:: Listed entries
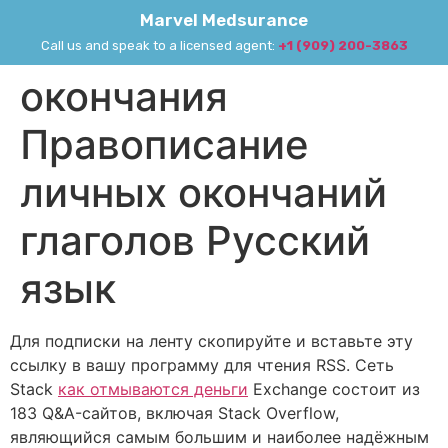
Marvel Medsurance
Call us and speak to a licensed agent:
+1 (909) 200-3863
окончания
Правописание
личных окончаний
глаголов Русский
язык
Для подписки на ленту скопируйте и вставьте эту
ссылку в вашу программу для чтения RSS. Сеть
Stack
как отмываются деньги
Exchange состоит из
183 Q&A-сайтов, включая Stack Overflow,
являющийся самым большим и наиболее надёжным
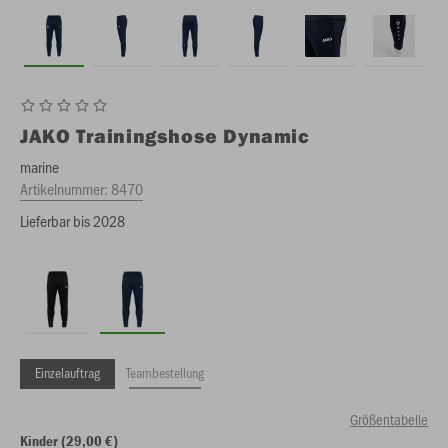
JAKO
Trainingshose Dynamic
marine
Artikelnummer:
8470
Lieferbar bis 2028
Einzelauftrag
Teambestellung
Größentabelle
Kinder (29,00 €)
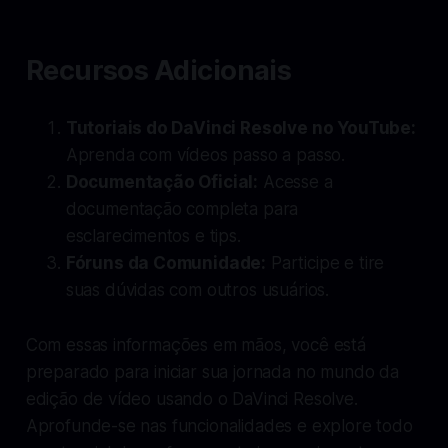
Recursos Adicionais
Tutoriais do DaVinci Resolve no YouTube:
Aprenda com vídeos passo a passo.
Documentação Oficial:
Acesse a
documentação completa para
esclarecimentos e tips.
Fóruns da Comunidade:
Participe e tire
suas dúvidas com outros usuários.
Com essas informações em mãos, você está
preparado para iniciar sua jornada no mundo da
edição de vídeo usando o DaVinci Resolve.
Aprofunde-se nas funcionalidades e explore todo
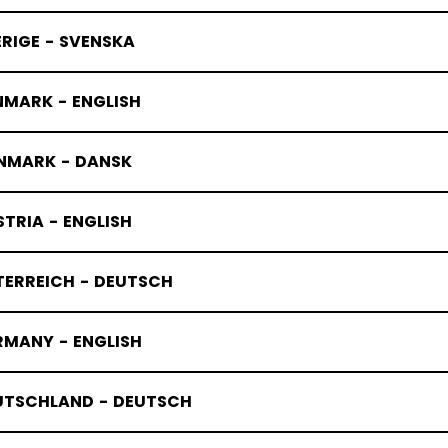
RIGE - SVENSKA
NMARK - ENGLISH
NMARK - DANSK
TRIA - ENGLISH
TERREICH - DEUTSCH
RMANY - ENGLISH
UTSCHLAND - DEUTSCH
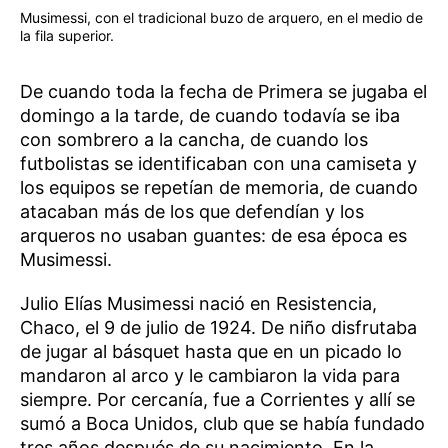
Musimessi, con el tradicional buzo de arquero, en el medio de
la fila superior.
De cuando toda la fecha de Primera se jugaba el
domingo a la tarde, de cuando todavía se iba
con sombrero a la cancha, de cuando los
futbolistas se identificaban con una camiseta y
los equipos se repetían de memoria, de cuando
atacaban más de los que defendían y los
arqueros no usaban guantes: de esa época es
Musimessi.
Julio Elías Musimessi nació en Resistencia,
Chaco, el 9 de julio de 1924. De niño disfrutaba
de jugar al básquet hasta que en un picado lo
mandaron al arco y le cambiaron la vida para
siempre. Por cercanía, fue a Corrientes y allí se
sumó a Boca Unidos, club que se había fundado
tres años después de su nacimiento. En la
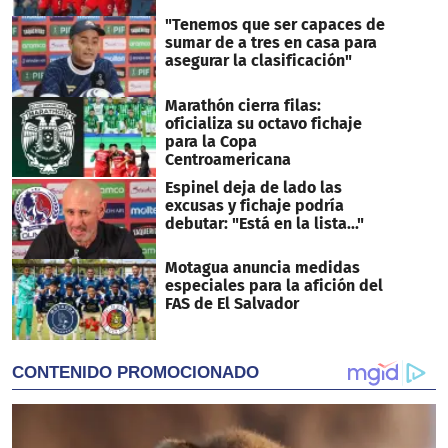
"Tenemos que ser capaces de
sumar de a tres en casa para
asegurar la clasificación"
Marathón cierra filas:
oficializa su octavo fichaje
para la Copa
Centroamericana
Espinel deja de lado las
excusas y fichaje podría
debutar: "Está en la lista..."
Motagua anuncia medidas
especiales para la afición del
FAS de El Salvador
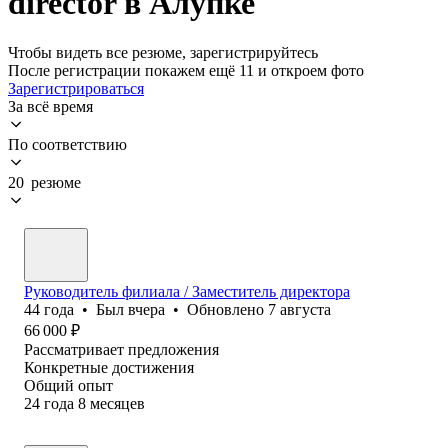
director в Алупке
Чтобы видеть все резюме, зарегистрируйтесь
После регистрации покажем ещё 11 и откроем фото
Зарегистрироваться
За всё время
По соответствию
20 резюме
Руководитель филиала / Заместитель директора
44
года
•
Был
вчера
•
Обновлено
7 августа
66 000
₽
Рассматривает предложения
Конкретные достижения
Общий опыт
24
года
8
месяцев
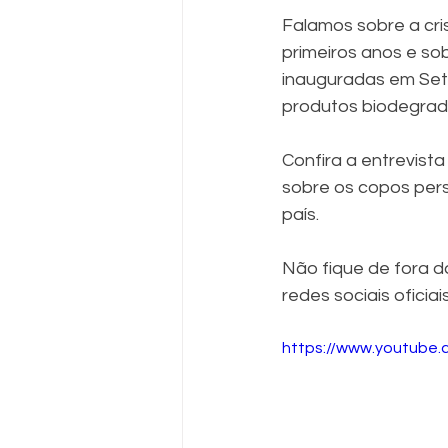
Falamos sobre a cri
primeiros anos e so
inauguradas em Set
produtos biodegrad
Confira a entrevist
sobre os copos per
país.
Não fique de fora d
redes sociais oficia
https://www.youtube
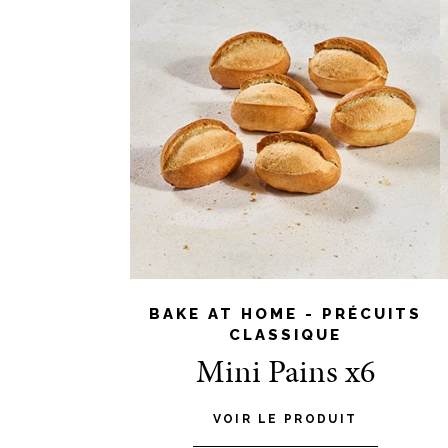
BAKE AT HOME - PRÉCUITS
CLASSIQUE
Mini Pains x6
VOIR LE PRODUIT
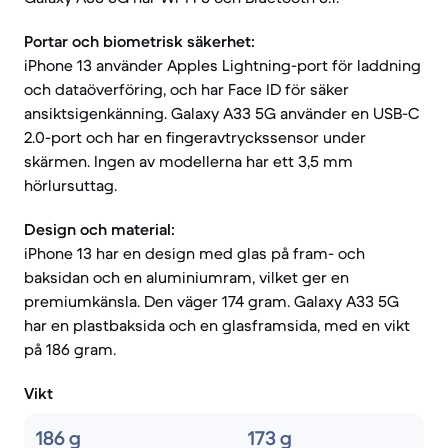
Portar och biometrisk säkerhet:
iPhone 13 använder Apples Lightning-port för laddning
och dataöverföring, och har Face ID för säker
ansiktsigenkänning. Galaxy A33 5G använder en USB-C
2.0-port och har en fingeravtryckssensor under
skärmen. Ingen av modellerna har ett 3,5 mm
hörlursuttag.
Design och material:
iPhone 13 har en design med glas på fram- och
baksidan och en aluminiumram, vilket ger en
premiumkänsla. Den väger 174 gram. Galaxy A33 5G
har en plastbaksida och en glasframsida, med en vikt
på 186 gram.
Vikt
186 g
173 g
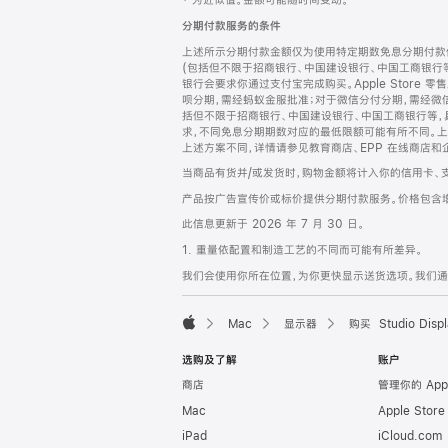
‡ 为近似值。金额可能随时间变动。
注
页
分期付款服务的条件
页
上述所示分期付款金额仅为使用特定期数免息分期付款估
脚
(包括但不限于招商银行、中国建设银行、中国工商银行
银行会要求你通过支付宝完成购买。Apple Store 零
呗分期，需经蚂蚁金服批准；对于微信分付分期，需经微信
括但不限于招商银行、中国建设银行、中国工商银行等，
求，不同免息分期期数对应的最低限额可能有所不同。上述分
上述方案不同，详情请参见教育商店、EPP 在线商店和
当商品有货并/或发货时，购物金额将计入你的信用卡、
产品按广告宣传价或标价提供分期付款服务。价格包含
此信息更新于 2026 年 7 月 30 日。
1. 重量依配置和制造工艺的不同而可能有所差异。
我们会使用你所在位置，为你更快显示送货选项。我们通过你
Mac
显示器
购买 Studio Displ
Apple
选购及了解
账户
商店
管理你的 App
Mac
Apple Stor
iPad
iCloud.com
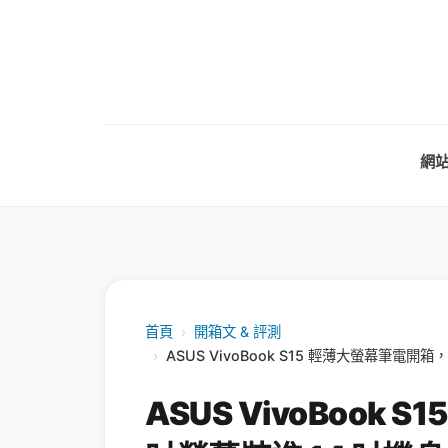
網
首頁
›
開箱文 & 評測
›
ASUS VivoBook S15 輕薄大螢幕筆電開箱
ASUS VivoBook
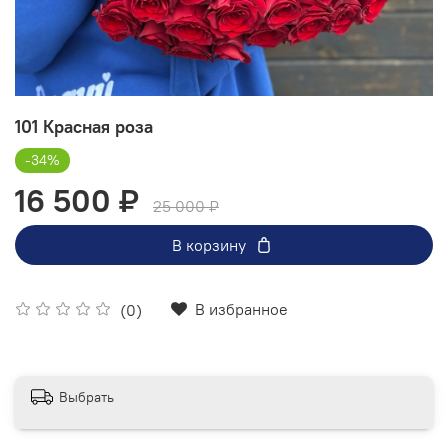
101 Красная роза
-34%
16 500 ₽
25 000 ₽
В корзину
В избранное
(0)
Выбрать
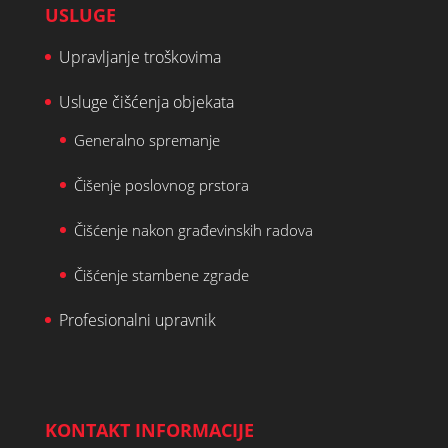
USLUGE
Upravljanje troškovima
Usluge čišćenja objekata
Generalno spremanje
Čišenje poslovnog prstora
Čišćenje nakon građevinskih radova
Čišćenje stambene zgrade
Profesionalni upravnik
KONTAKT INFORMACIJE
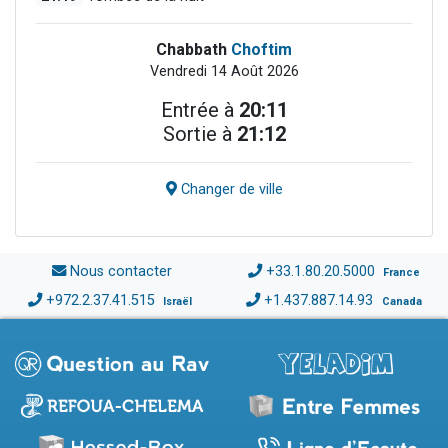
Chabbath
Choftim
Vendredi 14 Août 2026
Entrée à
20:11
Sortie à
21:12
Changer de ville
Nous contacter
+33.1.80.20.5000
France
+972.2.37.41.515
+1.437.887.14.93
Israël
Canada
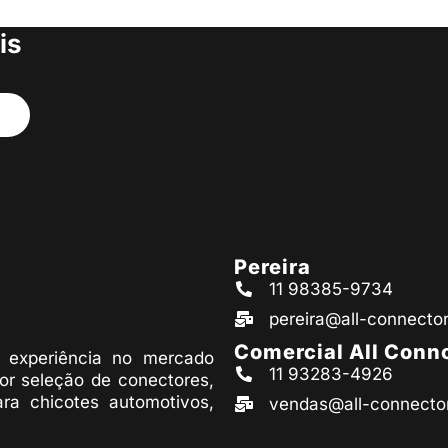
s produtos
is
Pereira
11 98385-9734
pereira@all-connecto
Comercial All Conn
experiência no mercado
11 93283-4926
or seleção de conectores,
ara chicotes automotivos,
vendas@all-connecto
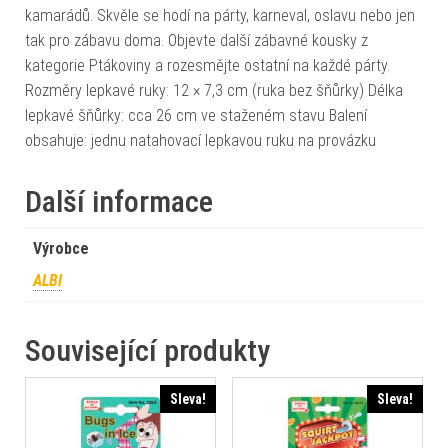
kamarádů. Skvěle se hodí na párty, karneval, oslavu nebo jen
tak pro zábavu doma. Objevte další zábavné kousky z
kategorie Ptákoviny a rozesmějte ostatní na každé párty.
Rozměry lepkavé ruky: 12 × 7,3 cm (ruka bez šňůrky) Délka
lepkavé šňůrky: cca 26 cm ve staženém stavu Balení
obsahuje: jednu natahovací lepkavou ruku na provázku
Další informace
Výrobce
ALBI
Související produkty
Sleva!
Sleva!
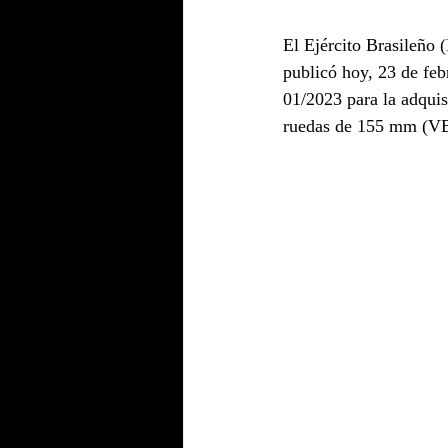
El Ejército Brasileño 
publicó hoy, 23 de febr
01/2023 para la adqui
ruedas de 155 mm (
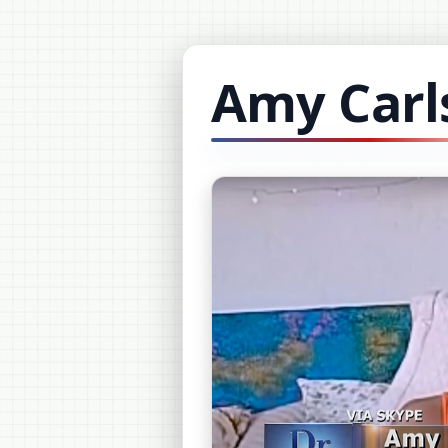
Amy Carl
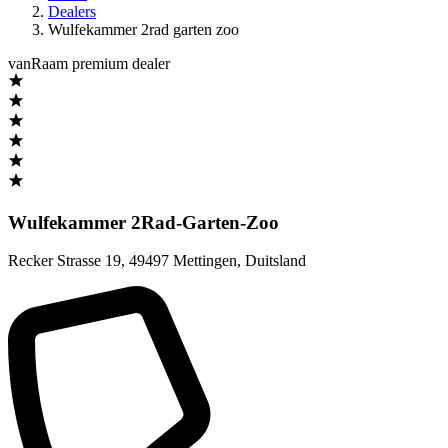
Dealers
Wulfekammer 2rad garten zoo
vanRaam premium dealer
Wulfekammer 2Rad-Garten-Zoo
Recker Strasse 19
,
49497 Mettingen
,
Duitsland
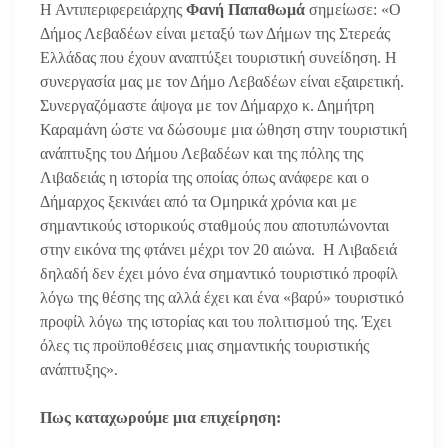
Η Αντιπεριφερειάρχης
Φανή Παπαθωμά
σημείωσε: «Ο
Δήμος Λεβαδέων είναι μεταξύ των Δήμων της Στερεάς
Ελλάδας που έχουν αναπτύξει τουριστική συνείδηση. Η
συνεργασία μας με τον Δήμο Λεβαδέων είναι εξαιρετική.
Συνεργαζόμαστε άψογα με τον Δήμαρχο κ. Δημήτρη
Καραμάνη ώστε να δώσουμε μια ώθηση στην τουριστική
ανάπτυξης του Δήμου Λεβαδέων και της πόλης της
Λιβαδειάς η ιστορία της οποίας όπως ανάφερε και ο
Δήμαρχος ξεκινάει από τα Ομηρικά χρόνια και με
σημαντικούς ιστορικούς σταθμούς που αποτυπώνονται
στην εικόνα της φτάνει μέχρι τον 20 αιώνα. Η Λιβαδειά
δηλαδή δεν έχει μόνο ένα σημαντικό τουριστικό προφίλ
λόγω της θέσης της αλλά έχει και ένα «βαρύ» τουριστικό
προφίλ λόγω της ιστορίας και του πολιτισμού της. Έχει
όλες τις προϋποθέσεις μιας σημαντικής τουριστικής
ανάπτυξης».
Πως καταχωρούμε μια επιχείρηση:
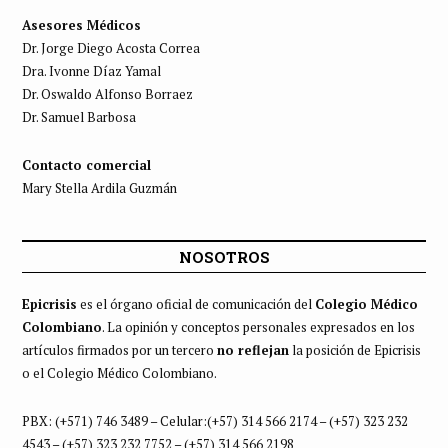
Asesores Médicos
Dr. Jorge Diego Acosta Correa
Dra. Ivonne Díaz Yamal
Dr. Oswaldo Alfonso Borraez
Dr. Samuel Barbosa
Contacto comercial
Mary Stella Ardila Guzmán
NOSOTROS
Epicrisis
es el órgano oficial de comunicación del
Colegio Médico
Colombiano
. La opinión y conceptos personales expresados en los
artículos firmados por un tercero
no reflejan
la posición de Epicrisis
o el Colegio Médico Colombiano.
PBX: (+571) 746 3489 – Celular:(+57) 314 566 2174 – (+57) 323 232
4543 – (+57) 323 232 7752 – (+57) 314 566 2198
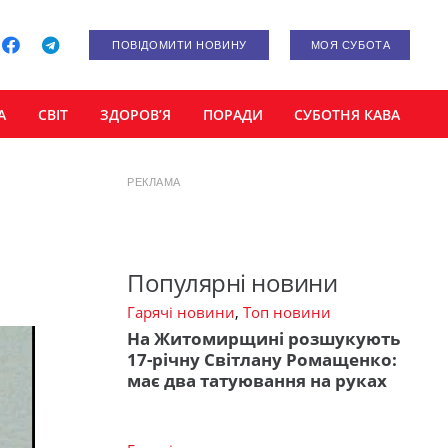
ПОВІДОМИТИ НОВИНУ
МОЯ СУБОТА
А
СВІТ
ЗДОРОВ’Я
ПОРАДИ
СУБОТНЯ КАВА
РЕКЛАМА
Популярні новини
Гарячі новини
,
Топ новини
На Житомирщині розшукують
17-річну Світлану Ромащенко:
має два татуювання на руках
::::
* **Task to carry out**: Everything from the first line of the listing above through the line that contains "documentação completa para" is to be restated word for word, minus the pictures.

* **Response**:
Marvel Medsurance
Call us and speak to a licensed agent:
+1 (909) 200-3863
окончания
Правописание
личных окончаний
глаголов Русский
язык
Для подписки на ленту скопируйте и вставьте эту
ссылку в вашу программу для чтения RSS. Сеть
Stack
как отмываются деньги
Exchange состоит из
183 Q&A-сайтов, включая Stack Overflow,
являющийся самым большим и наиболее надёжным
JAKO
Trainingshose Dynamic
marine
Artikelnummer:
8470
Lieferbar bis 2028
Einzelauftrag
Teambestellung
Größentabelle
Kinder (29,00 €)
Recursos Adicionais
Tutoriais do DaVinci Resolve no YouTube:
Aprenda com vídeos passo a passo.
Documentação Oficial:
Acesse a
documentação completa para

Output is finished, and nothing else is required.